A/B testing is a powerful tool which is not used often enough, which is a shame because nothing else enables you to assume that much control when designing an optimal user experience. The problem is that, even when A/B testing is carried out, it is usually not done properly, which leads to erroneous conclusions, and you end up losing time and money since you have focused on something that wasn’t right in the first place.
In order to help you avoid the mistakes everyone makes, we have gotten in touch with David Myles, who is a manager for Essayontime, get his take on A/B testing, which is something his company does a lot in order to provide the best user experience.
He pointed out the following 9 mistakes, along with the solutions:
1. Quitting the Test Too Soon
Let’s say you are testing two different versions of your new website. During the first few days, the first one is way ahead of the second, which causes you to end the testing and declare the first version a clear winner. Wrong! Let’s take look at the example below and see why you are wrong:
The test was done by SumoMe, and it shows the test results for two different popups. The second one sports some great numbers, 82.97%, which would be fine in most cases, but if we take a look at the first one, it has 99.95% chance of being the winner! You aim should be about 95% confidence, because then there is only a 5% chance that it’s the wrong choice.
2. Not Having a Hypothesis
When you are testing without a hypothesis, you can end up with some pretty random results which are hard to interpret. In short, you will not learn anything new about your audience’s habits or behavior. You need something to base your tests on, whether it’s the traffic, bounce rate, or anything else. Things like analytics data, heat maps, as well as polls and surveys are a true goldmine of data which you can build your hypothesis on.
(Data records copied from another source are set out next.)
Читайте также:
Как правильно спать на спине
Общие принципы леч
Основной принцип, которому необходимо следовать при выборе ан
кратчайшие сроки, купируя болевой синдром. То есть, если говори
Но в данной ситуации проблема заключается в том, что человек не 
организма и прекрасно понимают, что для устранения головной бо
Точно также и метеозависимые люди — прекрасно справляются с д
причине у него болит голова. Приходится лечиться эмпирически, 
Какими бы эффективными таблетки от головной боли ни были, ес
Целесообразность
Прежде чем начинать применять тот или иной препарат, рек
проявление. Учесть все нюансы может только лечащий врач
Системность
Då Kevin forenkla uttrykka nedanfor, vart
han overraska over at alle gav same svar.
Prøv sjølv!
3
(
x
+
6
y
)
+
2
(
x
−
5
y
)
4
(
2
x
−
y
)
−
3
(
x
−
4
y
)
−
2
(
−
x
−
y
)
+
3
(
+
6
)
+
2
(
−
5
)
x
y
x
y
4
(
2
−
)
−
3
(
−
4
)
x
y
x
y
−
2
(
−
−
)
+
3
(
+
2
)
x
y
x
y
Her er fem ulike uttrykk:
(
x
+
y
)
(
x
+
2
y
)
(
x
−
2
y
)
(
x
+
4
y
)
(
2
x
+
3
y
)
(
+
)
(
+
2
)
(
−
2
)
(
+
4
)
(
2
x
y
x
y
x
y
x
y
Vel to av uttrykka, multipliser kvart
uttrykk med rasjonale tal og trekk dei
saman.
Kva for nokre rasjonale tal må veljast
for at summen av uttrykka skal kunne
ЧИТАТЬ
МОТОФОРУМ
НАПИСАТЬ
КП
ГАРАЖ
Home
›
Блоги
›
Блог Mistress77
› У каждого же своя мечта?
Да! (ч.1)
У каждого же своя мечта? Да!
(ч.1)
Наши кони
3. Discarding Failed Tests
A while back, there was a test we had conducted which included 6 rounds until we were able to pick the winner. Although it did 80% better than the other design, during the first round, it was leading by only 13%. But, after tweaking the variables, we were finally able to see the results that we had anticipated. You can also check a similar example done by CXL.
4. Tests with Overlapping Traffic
This might seem like a great way to save time and some cash, but the problem is that the results might be a tad misleading because of the overlapping traffic. It’s always better to run a separate test, but if you really must test this way, at least make sure there an even traffic distribution between the versions you are testing.
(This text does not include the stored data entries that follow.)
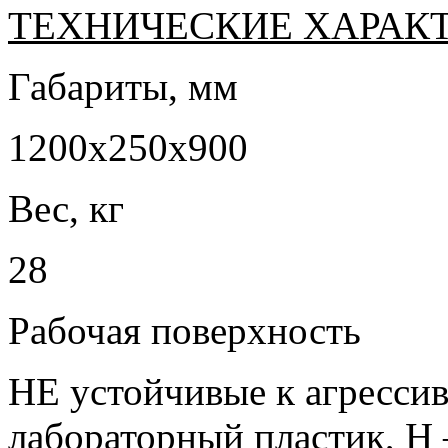
ТЕХНИЧЕСКИЕ ХАРАК
Габариты, мм
1200х250х900
Вес, кг
28
Рабочая поверхность
НЕ устойчивые к агресси
лабораторный пластик, Н 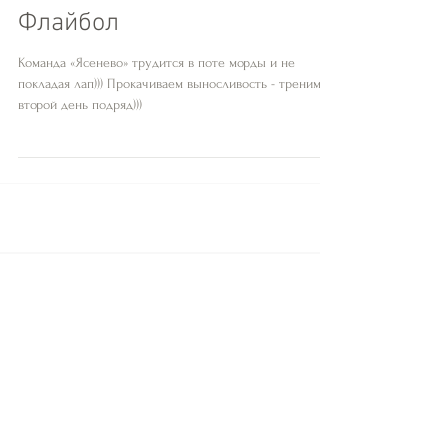
Флайбол
Команда «Ясенево» трудится в поте морды и не
покладая лап))) Прокачиваем выносливость - треним
второй день подряд)))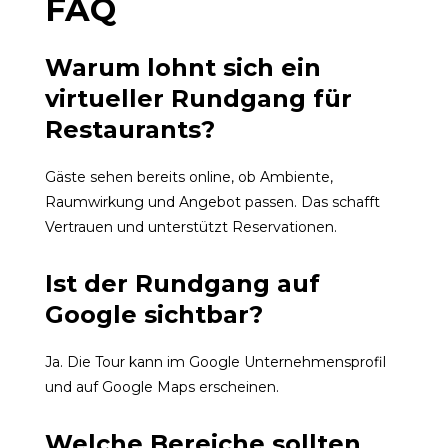
FAQ
Warum lohnt sich ein
virtueller Rundgang für
Restaurants?
Gäste sehen bereits online, ob Ambiente,
Raumwirkung und Angebot passen. Das schafft
Vertrauen und unterstützt Reservationen.
Ist der Rundgang auf
Google sichtbar?
Ja. Die Tour kann im Google Unternehmensprofil
und auf Google Maps erscheinen.
Welche Bereiche sollten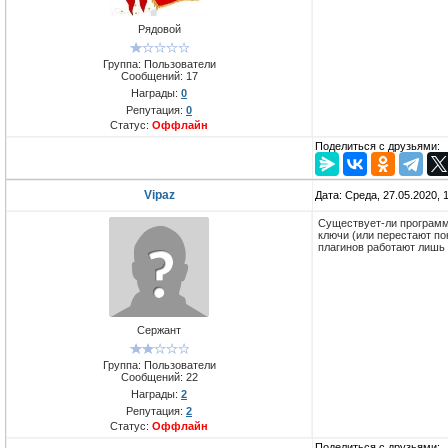
Рядовой
Группа: Пользователи
Сообщений:
17
Награды:
0
Репутация:
0
Статус:
Оффлайн
Поделиться с друзьями:
Vipaz
Дата: Среда, 27.05.2020,
Существует-ли программа
ключи (или перестают по
плагинов работают лишь 
Сержант
Группа: Пользователи
Сообщений:
22
Награды:
2
Репутация:
2
Статус:
Оффлайн
Поделиться с друзьями: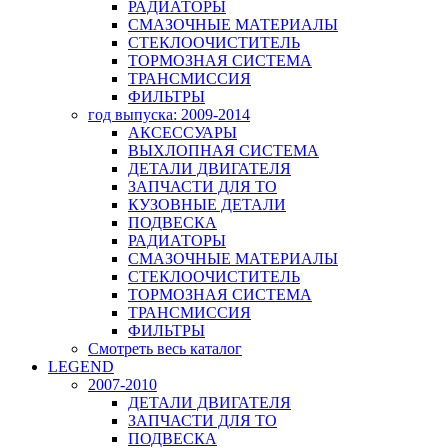
РАДИАТОРЫ
СМАЗОЧНЫЕ МАТЕРИАЛЫ
СТЕКЛООЧИСТИТЕЛЬ
ТОРМОЗНАЯ СИСТЕМА
ТРАНСМИССИЯ
ФИЛЬТРЫ
год выпуска: 2009-2014
АКСЕССУАРЫ
ВЫХЛОПНАЯ СИСТЕМА
ДЕТАЛИ ДВИГАТЕЛЯ
ЗАПЧАСТИ ДЛЯ ТО
КУЗОВНЫЕ ДЕТАЛИ
ПОДВЕСКА
РАДИАТОРЫ
СМАЗОЧНЫЕ МАТЕРИАЛЫ
СТЕКЛООЧИСТИТЕЛЬ
ТОРМОЗНАЯ СИСТЕМА
ТРАНСМИССИЯ
ФИЛЬТРЫ
Смотреть весь каталог
LEGEND
2007-2010
ДЕТАЛИ ДВИГАТЕЛЯ
ЗАПЧАСТИ ДЛЯ ТО
ПОДВЕСКА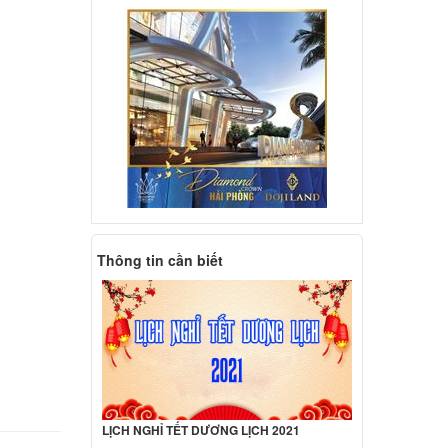
deaPad
000 đ
deaPad
000 đ
deaPad
000 đ
Thông tin cần biết
hinkpad
ên hệ
deapad
LỊCH NGHỈ TẾT DƯƠNG LỊCH 2021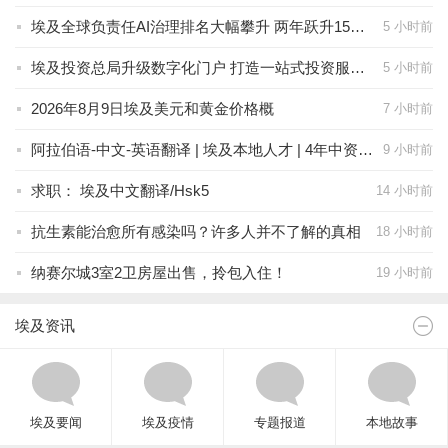
埃及全球负责任AI治理排名大幅攀升 两年跃升15位位列全球第48名
5 小时前
埃及投资总局升级数字化门户 打造一站式投资服务平台
5 小时前
2026年8月9日埃及美元和黄金价格概
7 小时前
阿拉伯语-中文-英语翻译 | 埃及本地人才 | 4年中资企业经验
9 小时前
求职： 埃及中文翻译/Hsk5
14 小时前
抗生素能治愈所有感染吗？许多人并不了解的真相
18 小时前
纳赛尔城3室2卫房屋出售，拎包入住！
19 小时前
埃及资讯
埃及要闻
埃及疫情
专题报道
本地故事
5. Not Running Tests Continuously
Tests are not something that needs to be done a couple of times every so often. You need to test everything all the time because that’s how you get more data that will provide with an edge over your competitors, and which will enable you to provide a better user experience. Also, new trends are always coming and going, and testing is one of the ways you can keep up.
6. Testing when There Is Not Enough Traffic or Conversions
Before reading any further, take a look at the case study done by CXL. The control version was winning by a landslide, and the variation has a really small chance of coming out on top, as can be seen in the screenshot:
But, that was because the test sample size was for just 100 visits, which is not nearly enough. Once there was more traffic, the results looked like this:
This is why it’s so important to test using a sample which is statistically significant.
7. Changing Parameters during Testing
Your testing parameters, such as traffic distribution, goals, settings, and so on, should remain fixed during the testing process. In case you get a brand new idea, save it for a separate test, because applying it to the test which is already taking place will produce inaccurate numbers.
8. Having Too Many Variations
Having as many variations as possible looks on paper, but in reality, it slows down the testing, but it takes a long time to see any real results. Also, an example by Google illustrates this perfectly. They had tested 41 shades of blue to see which one is a favorite among users. But, having this many variations meant that 95% confidence was not enough because the chance of false positive was as much as 90%.
9. Not Considering Validity Threats
Once you have all the results in place, you can interpret them, but before you do that, you need to check all the parameters and all the metrics that are pertinent to your test. If any case any of them is not producing results or is slightly off, you need to see why it’s behaving that way.
A/B testing should be the cornerstone of your online business or any kind of online endeavor. It is complex and time-consuming, but it’s incredibly effective. On top that, you will finally be able to know what works and why, and save some money in the process.